● Work order
Each line of the entries below that includes "beds" belongs in your answer.

—————

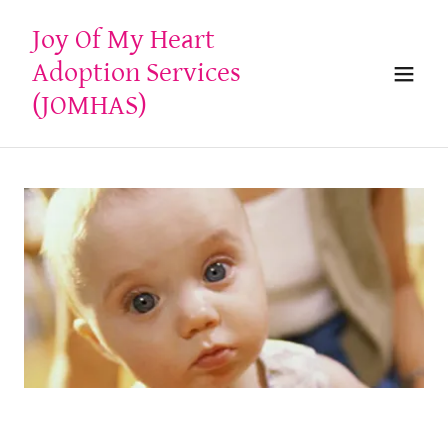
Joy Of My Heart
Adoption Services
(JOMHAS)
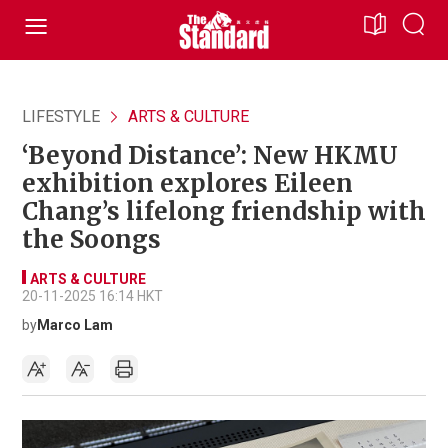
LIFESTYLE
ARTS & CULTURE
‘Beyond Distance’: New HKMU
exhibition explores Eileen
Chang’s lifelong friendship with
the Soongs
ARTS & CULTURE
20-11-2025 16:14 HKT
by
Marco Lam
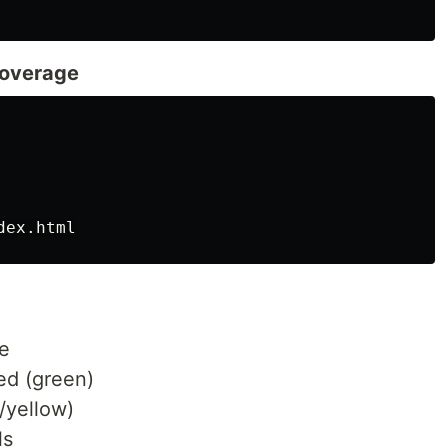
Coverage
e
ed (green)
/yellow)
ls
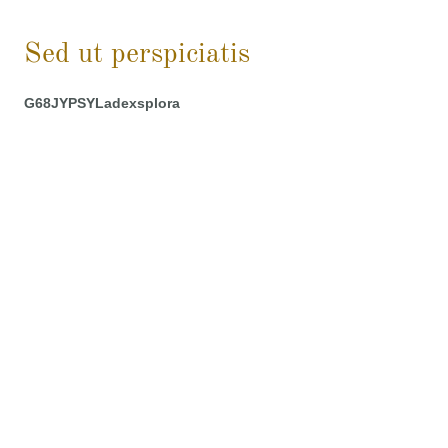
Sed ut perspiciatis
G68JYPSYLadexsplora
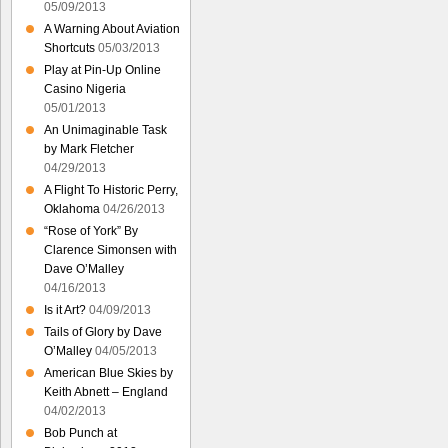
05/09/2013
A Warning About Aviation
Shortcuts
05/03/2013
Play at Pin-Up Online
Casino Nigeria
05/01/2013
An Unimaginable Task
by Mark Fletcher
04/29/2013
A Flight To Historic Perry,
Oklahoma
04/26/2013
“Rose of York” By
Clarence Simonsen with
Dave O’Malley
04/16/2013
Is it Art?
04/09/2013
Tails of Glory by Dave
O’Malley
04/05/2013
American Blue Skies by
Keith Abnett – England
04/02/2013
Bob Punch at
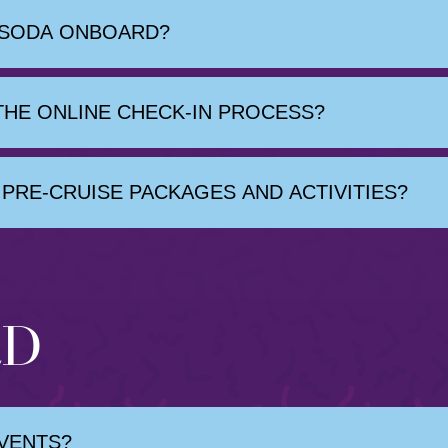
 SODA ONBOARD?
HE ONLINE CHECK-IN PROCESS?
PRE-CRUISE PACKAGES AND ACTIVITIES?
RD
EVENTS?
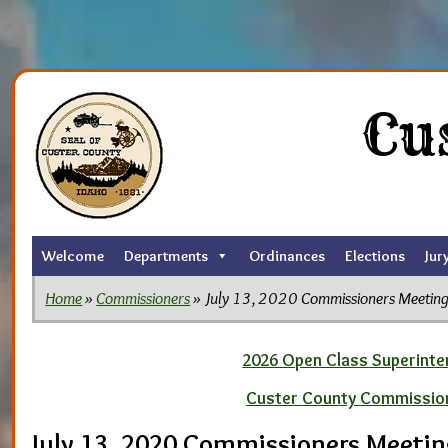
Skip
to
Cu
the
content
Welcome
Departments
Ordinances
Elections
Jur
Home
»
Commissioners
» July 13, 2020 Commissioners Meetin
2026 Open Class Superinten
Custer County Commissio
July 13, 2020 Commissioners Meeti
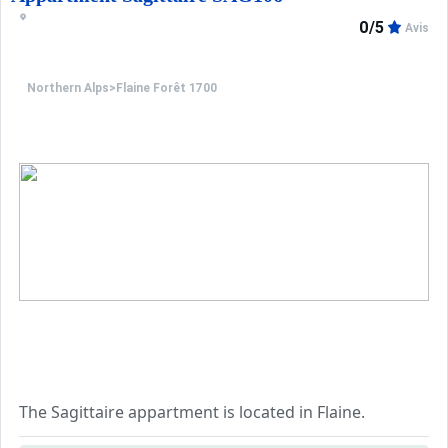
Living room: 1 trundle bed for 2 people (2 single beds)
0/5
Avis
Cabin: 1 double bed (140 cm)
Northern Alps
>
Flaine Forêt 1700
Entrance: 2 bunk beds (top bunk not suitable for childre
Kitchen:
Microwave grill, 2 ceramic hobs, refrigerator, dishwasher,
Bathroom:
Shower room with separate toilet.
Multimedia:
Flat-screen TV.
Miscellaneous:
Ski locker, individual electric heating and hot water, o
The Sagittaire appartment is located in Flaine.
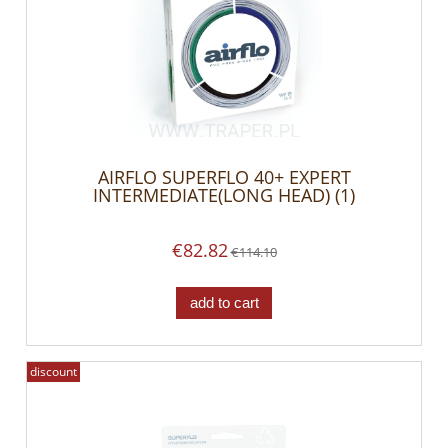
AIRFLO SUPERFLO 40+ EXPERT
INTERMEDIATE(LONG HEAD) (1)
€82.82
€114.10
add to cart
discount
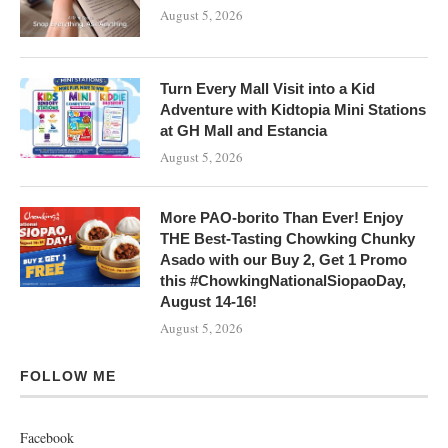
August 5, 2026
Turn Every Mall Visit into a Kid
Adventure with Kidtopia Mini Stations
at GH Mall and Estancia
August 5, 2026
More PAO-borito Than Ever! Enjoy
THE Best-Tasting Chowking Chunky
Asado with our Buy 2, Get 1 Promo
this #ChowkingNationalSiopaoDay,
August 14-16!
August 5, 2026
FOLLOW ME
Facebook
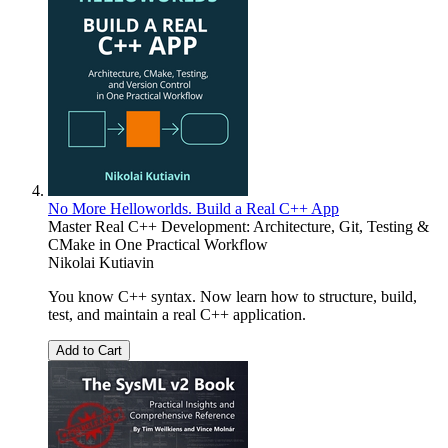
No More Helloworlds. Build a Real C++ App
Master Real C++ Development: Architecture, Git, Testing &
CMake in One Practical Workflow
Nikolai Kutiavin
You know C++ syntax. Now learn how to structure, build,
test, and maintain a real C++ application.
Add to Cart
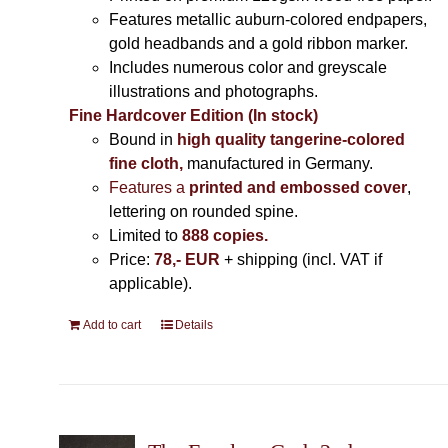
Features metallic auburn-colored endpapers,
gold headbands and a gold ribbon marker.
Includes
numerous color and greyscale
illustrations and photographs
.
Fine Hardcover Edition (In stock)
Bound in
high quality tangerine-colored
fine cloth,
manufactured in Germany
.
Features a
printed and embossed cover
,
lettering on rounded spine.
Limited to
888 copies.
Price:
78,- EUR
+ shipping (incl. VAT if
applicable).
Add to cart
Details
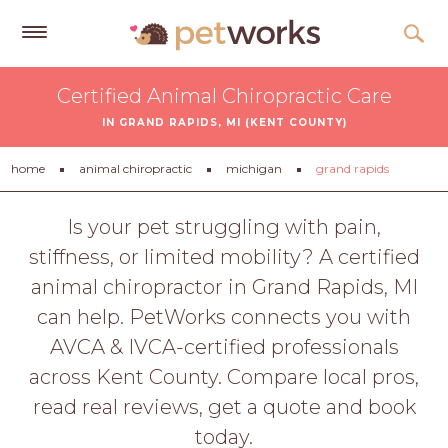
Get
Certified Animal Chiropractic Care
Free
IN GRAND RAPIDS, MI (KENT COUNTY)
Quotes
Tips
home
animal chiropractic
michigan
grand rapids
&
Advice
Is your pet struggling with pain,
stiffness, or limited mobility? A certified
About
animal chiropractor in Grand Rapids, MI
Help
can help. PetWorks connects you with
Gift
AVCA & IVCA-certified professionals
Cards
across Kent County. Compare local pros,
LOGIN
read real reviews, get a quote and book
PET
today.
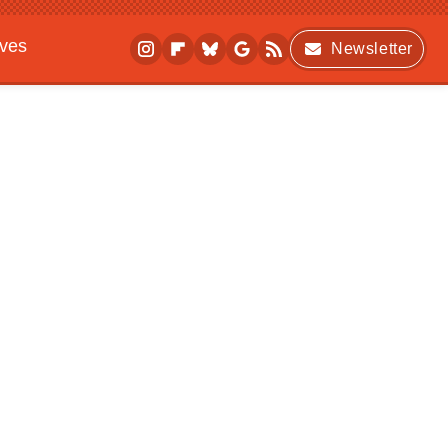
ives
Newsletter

—————

● Exercise solution
Living room: 1 trundle bed for 2 people (2 single beds)
Entrance: 2 bunk beds (top bunk not suitable for childre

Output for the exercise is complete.